◆ **Exercise objective**:
Print nothing except the lines of the listing below from the line with "Умови повернення" to the line with "Довжина леза: 8.1 см", each exactly as written, both ends included.

◆ **Recorded data**:
++++
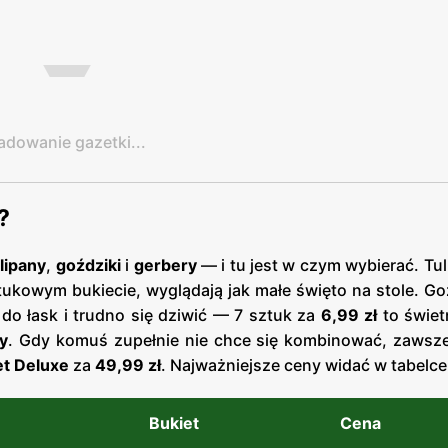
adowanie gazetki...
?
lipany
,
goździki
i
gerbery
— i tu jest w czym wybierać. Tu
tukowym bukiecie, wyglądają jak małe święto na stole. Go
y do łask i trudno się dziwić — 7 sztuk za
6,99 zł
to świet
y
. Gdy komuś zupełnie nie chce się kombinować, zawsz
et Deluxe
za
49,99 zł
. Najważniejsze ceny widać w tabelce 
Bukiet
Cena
++++
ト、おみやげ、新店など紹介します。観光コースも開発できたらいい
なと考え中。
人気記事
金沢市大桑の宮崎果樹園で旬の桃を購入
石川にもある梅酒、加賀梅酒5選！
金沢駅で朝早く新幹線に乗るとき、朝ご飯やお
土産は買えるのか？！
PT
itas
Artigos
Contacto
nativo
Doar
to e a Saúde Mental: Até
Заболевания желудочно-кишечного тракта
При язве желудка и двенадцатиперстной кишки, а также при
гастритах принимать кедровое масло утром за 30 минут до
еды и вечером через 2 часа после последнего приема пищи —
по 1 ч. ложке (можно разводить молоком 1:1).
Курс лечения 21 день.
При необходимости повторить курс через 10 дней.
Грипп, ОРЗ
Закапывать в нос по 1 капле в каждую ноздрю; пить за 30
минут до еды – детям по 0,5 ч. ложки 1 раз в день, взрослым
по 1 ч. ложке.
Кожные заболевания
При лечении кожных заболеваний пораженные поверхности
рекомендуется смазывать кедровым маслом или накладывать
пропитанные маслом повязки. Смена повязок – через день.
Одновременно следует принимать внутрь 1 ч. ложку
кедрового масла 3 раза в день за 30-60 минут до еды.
++++
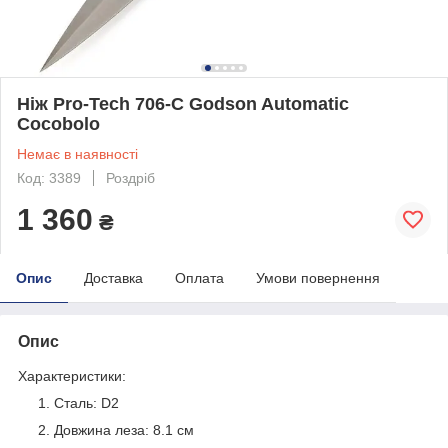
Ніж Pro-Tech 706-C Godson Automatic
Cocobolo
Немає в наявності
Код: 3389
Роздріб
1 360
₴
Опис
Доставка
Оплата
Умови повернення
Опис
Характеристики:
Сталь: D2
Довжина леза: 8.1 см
++++
◆ **Solution**:
Умови повернення
Опис
Характеристики:
Сталь: D2
Довжина леза: 8.1 см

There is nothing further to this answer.